**What the task requires:**
Copy, exactly and without additions, every line in the records below from the one holding "You are a GUI" through the one holding "Task: Click on", both ends included.

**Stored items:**
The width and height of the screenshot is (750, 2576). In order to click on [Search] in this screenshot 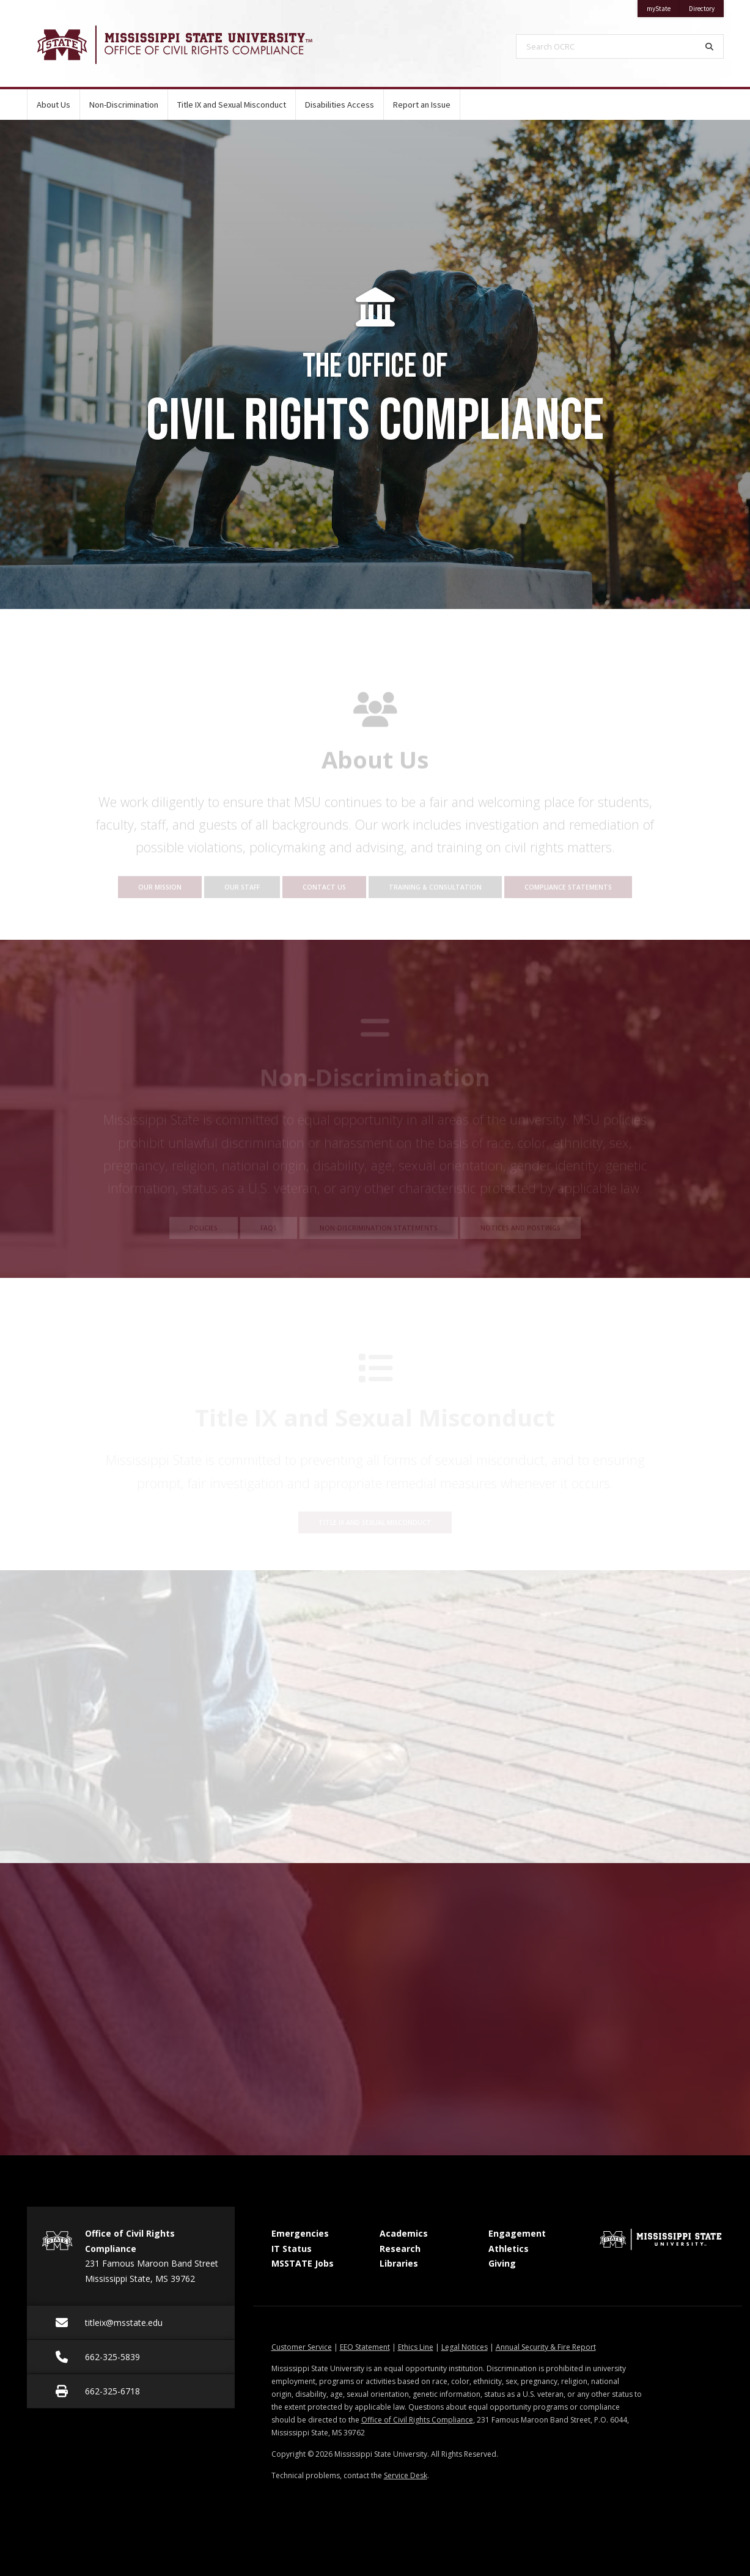, I will do `click(710, 46)`.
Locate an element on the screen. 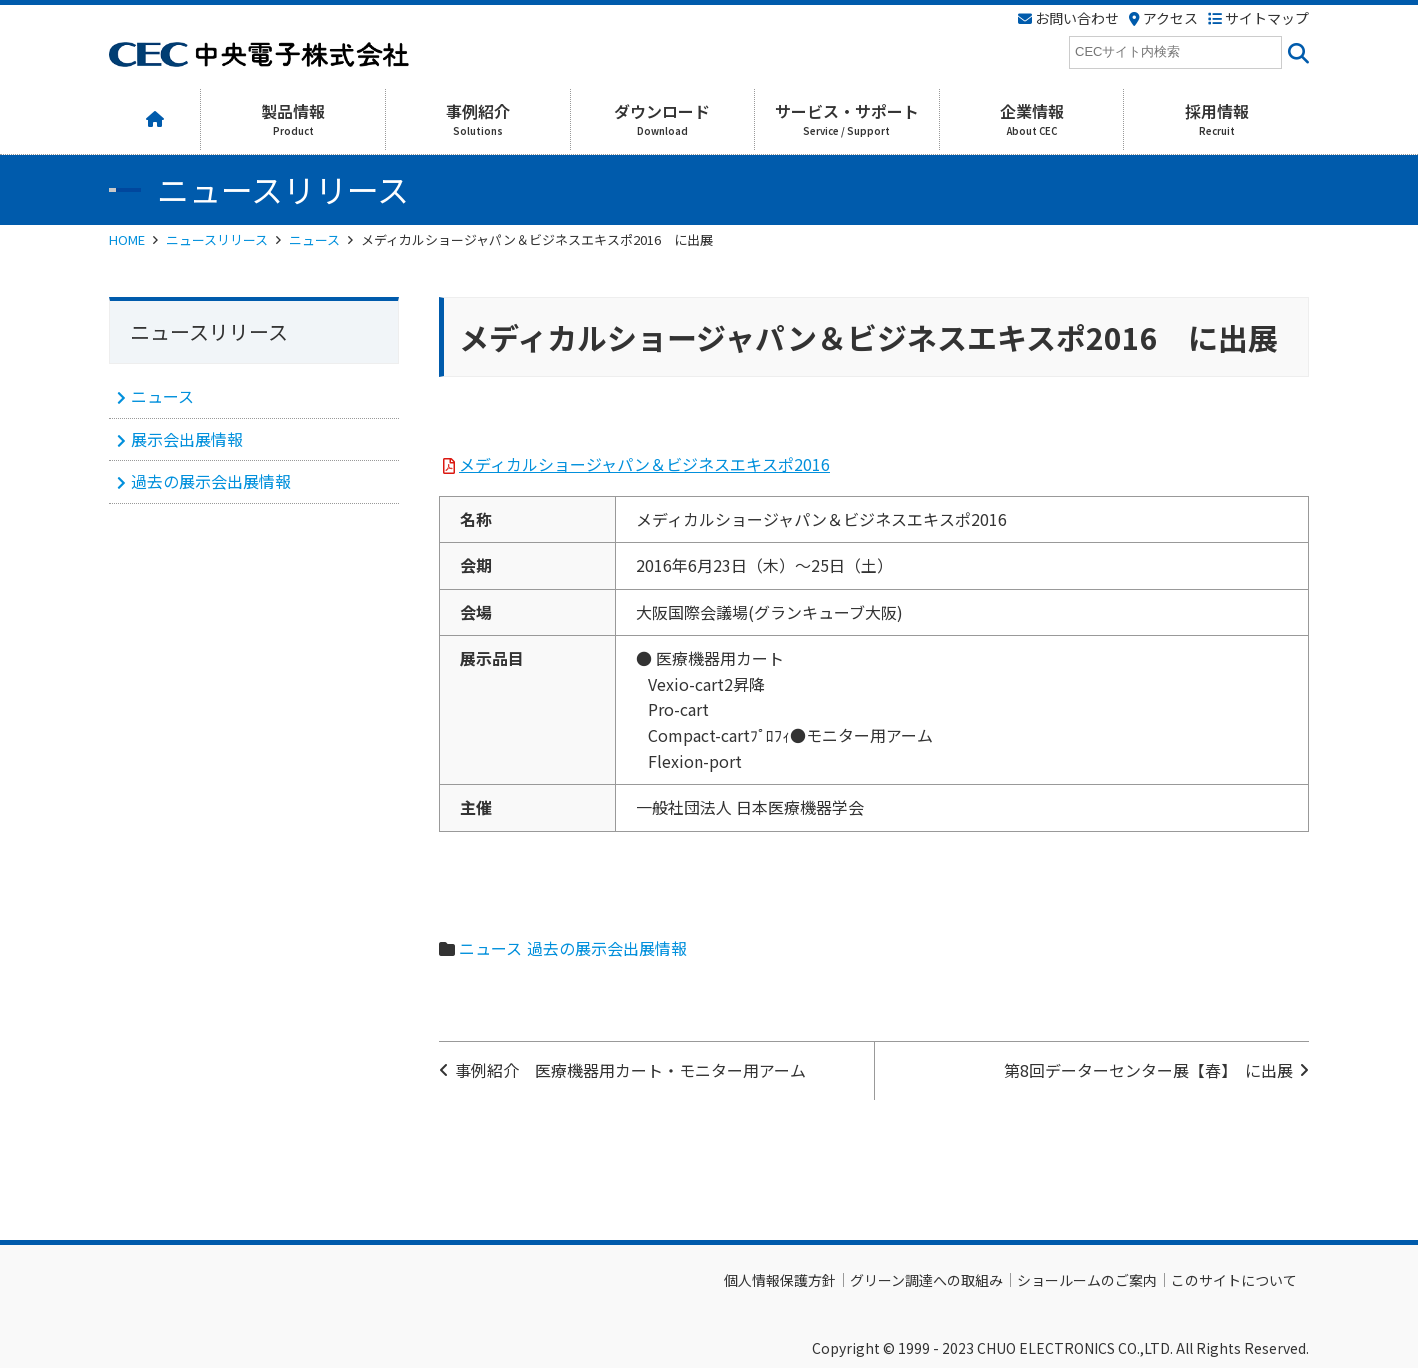 Image resolution: width=1418 pixels, height=1368 pixels. 事例紹介 医療機器用カート・モニター用アーム is located at coordinates (630, 1070).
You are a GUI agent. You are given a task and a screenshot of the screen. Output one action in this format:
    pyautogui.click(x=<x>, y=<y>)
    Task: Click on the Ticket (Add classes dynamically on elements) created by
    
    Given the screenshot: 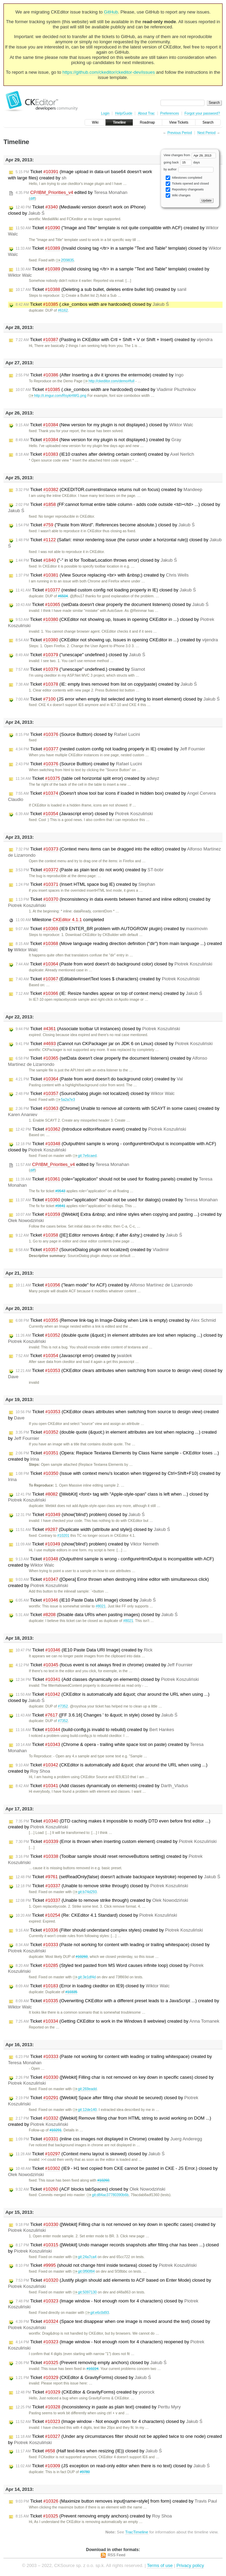 What is the action you would take?
    pyautogui.click(x=102, y=1786)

**Solution to this problem:**
You are a GUI agent. You are given a task and a screenshot of the screen. Output one action in this format:
    pyautogui.click(x=<x>, y=<y>)
    Task: Click on the Ticket (Add classes dynamically on elements) created by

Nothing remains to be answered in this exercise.